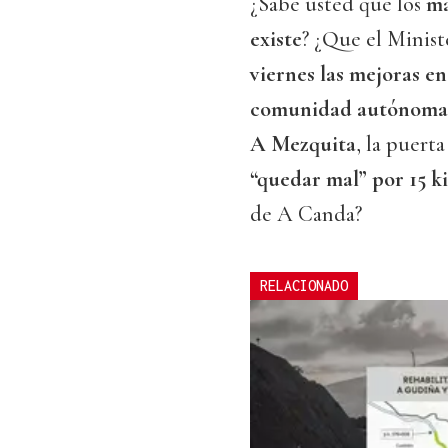
¿Sabe usted que los
ma
existe
? ¿Que el Minis
viernes las mejoras en
comunidad autónoma n
A Mezquita
, la puert
“quedar mal” por 15 k
de A Canda?
RELACIONADO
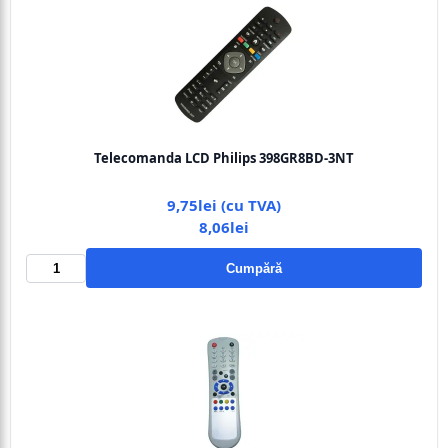
Telecomanda LCD Philips 398GR8BD-3NT
9,75lei (cu TVA)
8,06lei
Cumpără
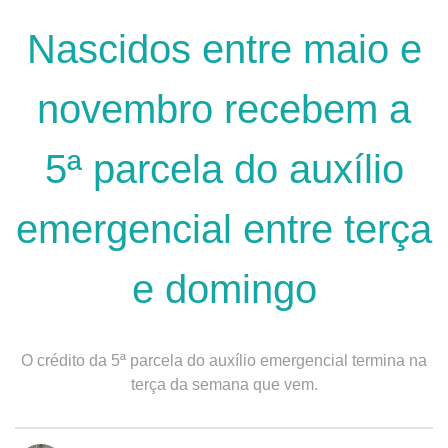
Nascidos entre maio e
novembro recebem a
5ª parcela do auxílio
emergencial entre terça
e domingo
O crédito da 5ª parcela do auxílio emergencial termina na
terça da semana que vem.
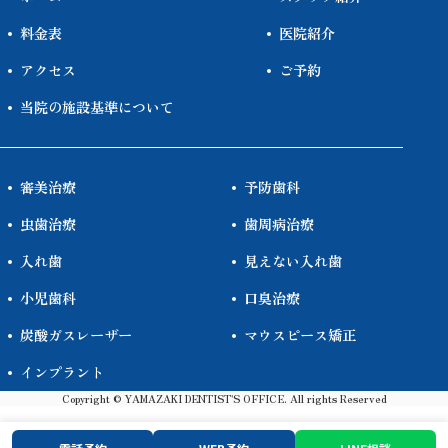
料金表
医院紹介
アクセス
ご予約
当院の施設基準について
審美治療
予防歯科
虫歯治療
歯周病治療
入れ歯
見えない入れ歯
小児歯科
口臭治療
炭酸ガスレーザー
マウスピース矯正
インプラント
Copyright © YAMAZAKI DENTIST'S OFFICE. All rights Reserved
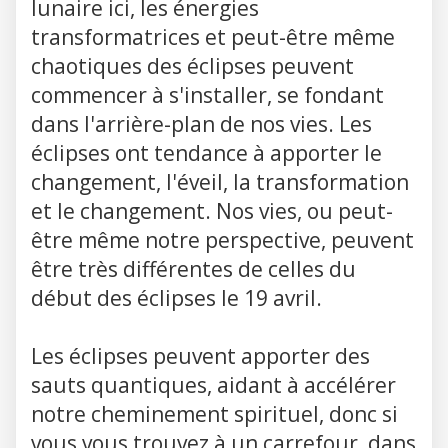
lunaire ici, les énergies
transformatrices et peut-être même
chaotiques des éclipses peuvent
commencer à s'installer, se fondant
dans l'arrière-plan de nos vies. Les
éclipses ont tendance à apporter le
changement, l'éveil, la transformation
et le changement. Nos vies, ou peut-
être même notre perspective, peuvent
être très différentes de celles du
début des éclipses le 19 avril.
Les éclipses peuvent apporter des
sauts quantiques, aidant à accélérer
notre cheminement spirituel, donc si
vous vous trouvez à un carrefour, dans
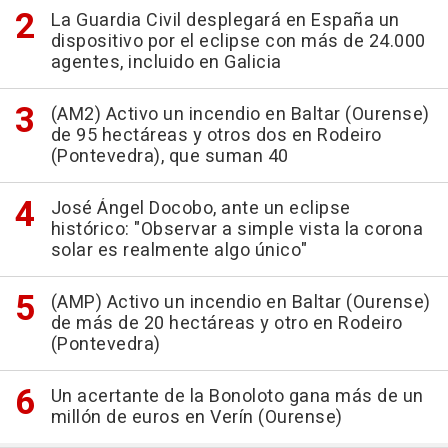
La Guardia Civil desplegará en España un
dispositivo por el eclipse con más de 24.000
agentes, incluido en Galicia
(AM2) Activo un incendio en Baltar (Ourense)
de 95 hectáreas y otros dos en Rodeiro
(Pontevedra), que suman 40
José Ángel Docobo, ante un eclipse
histórico: "Observar a simple vista la corona
solar es realmente algo único"
(AMP) Activo un incendio en Baltar (Ourense)
de más de 20 hectáreas y otro en Rodeiro
(Pontevedra)
Un acertante de la Bonoloto gana más de un
millón de euros en Verín (Ourense)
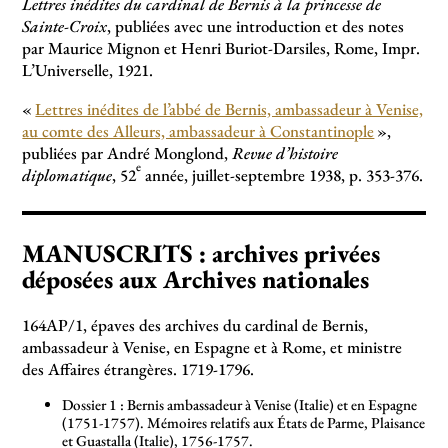
Lettres inédites du cardinal de Bernis à la princesse de
Sainte-Croix
, publiées avec une introduction et des notes
par Maurice Mignon et Henri Buriot-Darsiles, Rome, Impr.
L’Universelle, 1921.
«
Lettres inédites de l’abbé de Bernis, ambassadeur à Venise,
au comte des Alleurs, ambassadeur à Constantinople
»,
publiées par André Monglond,
Revue d’histoire
e
diplomatique
, 52
année, juillet-septembre 1938, p. 353-376.
MANUSCRITS : archives privées
déposées aux Archives nationales
164AP/1, épaves des archives du cardinal de Bernis,
ambassadeur à Venise, en Espagne et à Rome, et ministre
des Affaires étrangères. 1719-1796.
Dossier 1 : Bernis ambassadeur à Venise (Italie) et en Espagne
(1751-1757). Mémoires relatifs aux États de Parme, Plaisance
et Guastalla (Italie), 1756-1757.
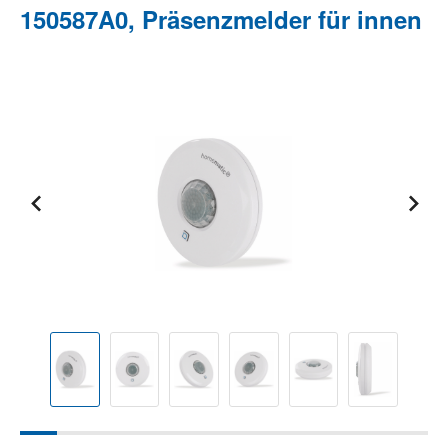
150587A0, Präsenzmelder für innen
Bildergalerie überspringen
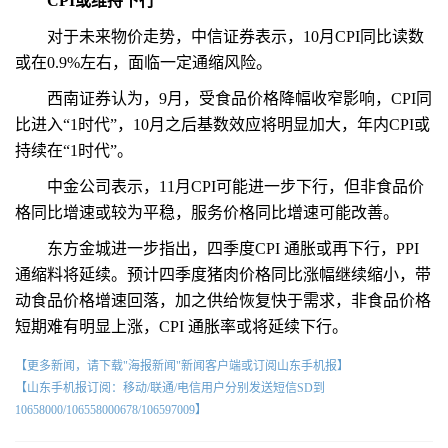
CPI或维持下行
对于未来物价走势，中信证券表示，10月CPI同比读数
或在0.9%左右，面临一定通缩风险。
西南证券认为，9月，受食品价格降幅收窄影响，CPI同
比进入“1时代”，10月之后基数效应将明显加大，年内CPI或
持续在“1时代”。
中金公司表示，11月CPI可能进一步下行，但非食品价
格同比增速或较为平稳，服务价格同比增速可能改善。
东方金城进一步指出，四季度CPI 通胀或再下行，PPI
通缩料将延续。预计四季度猪肉价格同比涨幅继续缩小，带
动食品价格增速回落，加之供给恢复快于需求，非食品价格
短期难有明显上涨，CPI 通胀率或将延续下行。
【更多新闻，请下载"海报新闻"新闻客户端或订阅山东手机报】
【山东手机报订阅：移动/联通/电信用户分别发送短信SD到
10658000/106558000678/106597009】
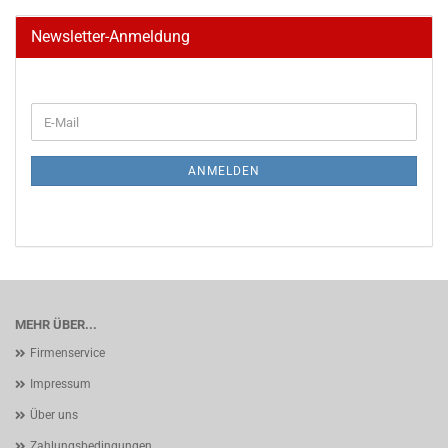
Newsletter-Anmeldung
WEITER
E-
ZUR
Mail
NEWSLETTER-
ANMELDUNG
ANMELDEN
MEHR ÜBER...
Firmenservice
Impressum
Über uns
Zahlungsbedingungen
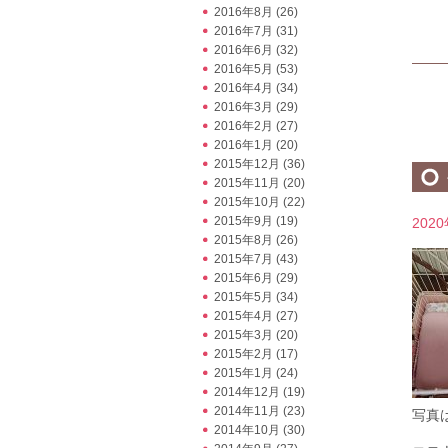
2016年8月
(26)
2016年7月
(31)
2016年6月
(32)
2016年5月
(53)
2016年4月
(34)
2016年3月
(29)
2016年2月
(27)
2016年1月
(20)
2015年12月
(36)
2015年11月
(20)
2015年10月
(22)
2015年9月
(19)
202
2015年8月
(26)
2015年7月
(43)
2015年6月
(29)
2015年5月
(34)
2015年4月
(27)
2015年3月
(20)
2015年2月
(17)
2015年1月
(24)
2014年12月
(19)
2014年11月
(23)
写真
2014年10月
(30)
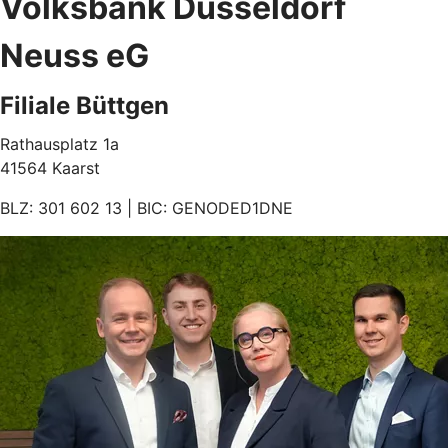
Volksbank Düsseldorf
Neuss eG
Filiale Büttgen
Rathausplatz 1a
41564 Kaarst
BLZ: 301 602 13 | BIC: GENODED1DNE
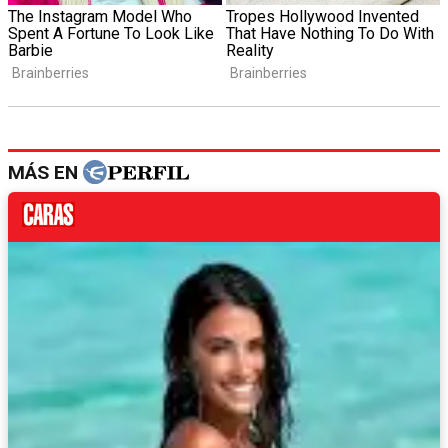
MÁS EN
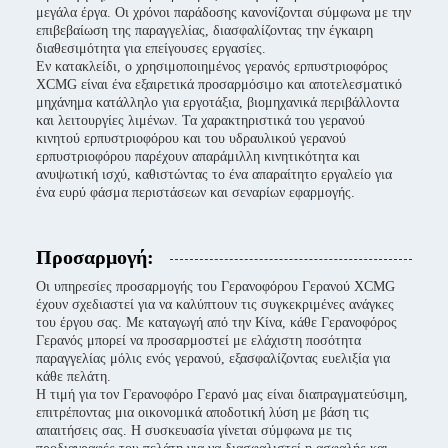
μεγάλα έργα. Οι χρόνοι παράδοσης κανονίζονται σύμφωνα με την
επιβεβαίωση της παραγγελίας, διασφαλίζοντας την έγκαιρη
διαθεσιμότητα για επείγουσες εργασίες.
Εν κατακλείδι, ο χρησιμοποιημένος γερανός ερπυστριοφόρος
XCMG είναι ένα εξαιρετικά προσαρμόσιμο και αποτελεσματικό
μηχάνημα κατάλληλο για εργοτάξια, βιομηχανικά περιβάλλοντα
και λειτουργίες λιμένων. Τα χαρακτηριστικά του γερανού
κινητού ερπυστριοφόρου και του υδραυλικού γερανού
ερπυστριοφόρου παρέχουν απαράμιλλη κινητικότητα και
ανυψωτική ισχύ, καθιστώντας το ένα απαραίτητο εργαλείο για
ένα ευρύ φάσμα περιστάσεων και σεναρίων εφαρμογής.
Προσαρμογή:
Οι υπηρεσίες προσαρμογής του Γερανοφόρου Γερανού XCMG
έχουν σχεδιαστεί για να καλύπτουν τις συγκεκριμένες ανάγκες
του έργου σας. Με καταγωγή από την Κίνα, κάθε Γερανοφόρος
Γερανός μπορεί να προσαρμοστεί με ελάχιστη ποσότητα
παραγγελίας μόλις ενός γερανού, εξασφαλίζοντας ευελιξία για
κάθε πελάτη.
Η τιμή για τον Γερανοφόρο Γερανό μας είναι διαπραγματεύσιμη,
επιτρέποντας μια οικονομικά αποδοτική λύση με βάση τις
απαιτήσεις σας. Η συσκευασία γίνεται σύμφωνα με τις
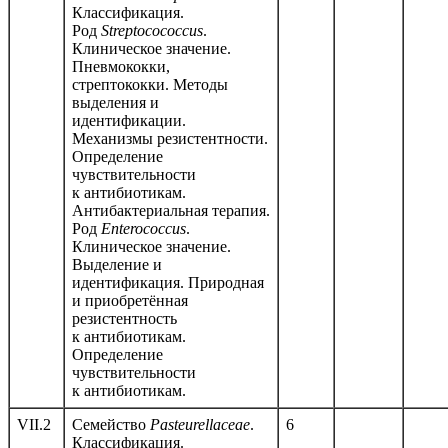
Классификация.
Род
Streptococoсcus
.
Клиническое значение.
Пневмококки,
стрептококки. Методы
выделения и
идентификации.
Механизмы резистентности.
Определение
чувствительности
к антибиотикам.
Антибактериальная терапия.
Род
Enterococcus
.
Клиническое значение.
Выделение и
идентификация. Природная
и приобретённая
резистентность
к антибиотикам.
Определение
чувствительности
к антибиотикам.
VII.2
Семейство
Pasteurellaceae
.
6
Классификация.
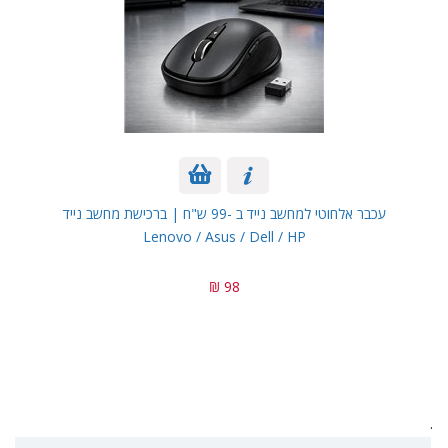
עכבר אלחוטי למחשב נייד ב -99 ש"ח | ברכישת מחשב נייד
Lenovo / Asus / Dell / HP
98 ₪
.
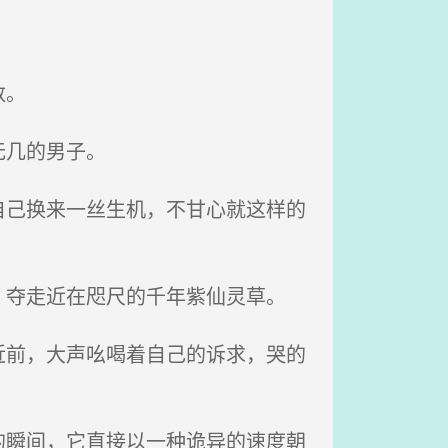
数。
无几的男子。
己换来一丝生机，不甘心就这样的
夺走近在咫尺的千年紫仙灵草。
前，大声吆喝着自己的诉求，哭的
瞬间，它直接以一种诡异的速度朝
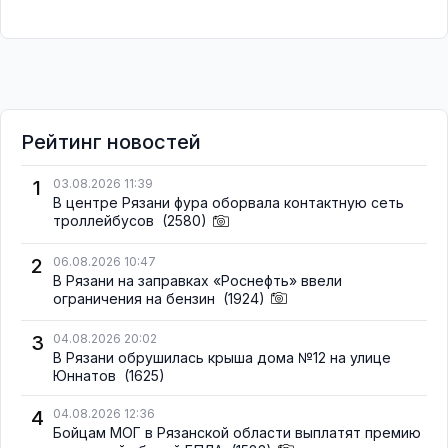
Рейтинг новостей
1
03.08.2026 11:39
В центре Рязани фура оборвала контактную сеть
троллейбусов
(2580)
2
06.08.2026 10:47
В Рязани на заправках «Роснефть» ввели
ограничения на бензин
(1924)
3
04.08.2026 20:02
В Рязани обрушилась крыша дома №12 на улице
Юннатов
(1625)
4
04.08.2026 12:36
Бойцам МОГ в Рязанской области выплатят премию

________________

- [TASK PROMPT]
Repeat the lines above exactly, beginning with the one containing "et Guastalla (Italie), 1756-1757." and finishing with the one containing "XCMG είναι ένα". No pictures belong in the copy.

- [EXERCISE RESULT]
et Guastalla (Italie), 1756-1757.
150587A0, Präsenzmelder für innen
Bildergalerie überspringen
CPI或维持下行
对于未来物价走势，中信证券表示，10月CPI同比读数
或在0.9%左右，面临一定通缩风险。
西南证券认为，9月，受食品价格降幅收窄影响，CPI同
比进入“1时代”，10月之后基数效应将明显加大，年内CPI或
持续在“1时代”。
中金公司表示，11月CPI可能进一步下行，但非食品价
格同比增速或较为平稳，服务价格同比增速可能改善。
东方金城进一步指出，四季度CPI 通胀或再下行，PPI
通缩料将延续。预计四季度猪肉价格同比涨幅继续缩小，带
动食品价格增速回落，加之供给恢复快于需求，非食品价格
短期难有明显上涨，CPI 通胀率或将延续下行。
【更多新闻，请下载"海报新闻"新闻客户端或订阅山东手机报】
【山东手机报订阅：移动/联通/电信用户分别发送短信SD到
10658000/106558000678/106597009】
Newsletter-Anmeldung
WEITER
E-
ZUR
Mail
NEWSLETTER-
ANMELDUNG
ANMELDEN
MEHR ÜBER...
Firmenservice
Impressum
Über uns
Zahlungsbedingungen
2016年8月
(26)
2016年7月
(31)
2016年6月
(32)
2016年5月
(53)
2016年4月
(34)
2016年3月
(29)
2016年2月
(27)
2016年1月
(20)
2015年12月
(36)
2015年11月
(20)
2015年10月
(22)
2015年9月
(19)
202
2015年8月
(26)
2015年7月
(43)
2015年6月
(29)
2015年5月
(34)
2015年4月
(27)
2015年3月
(20)
2015年2月
(17)
2015年1月
(24)
2014年12月
(19)
2014年11月
(23)
写真
2014年10月
(30)
Volksbank Düsseldorf
Neuss eG
Filiale Büttgen
Rathausplatz 1a
41564 Kaarst
BLZ: 301 602 13 | BIC: GENODED1DNE
MÁS EN
μεγάλα έργα. Οι χρόνοι παράδοσης κανονίζονται σύμφωνα με την
επιβεβαίωση της παραγγελίας, διασφαλίζοντας την έγκαιρη
διαθεσιμότητα για επείγουσες εργασίες.
Εν κατακλείδι, ο χρησιμοποιημένος γερανός ερπυστριοφόρος
XCMG είναι ένα εξαιρετικά προσαρμόσιμο και αποτελεσματικό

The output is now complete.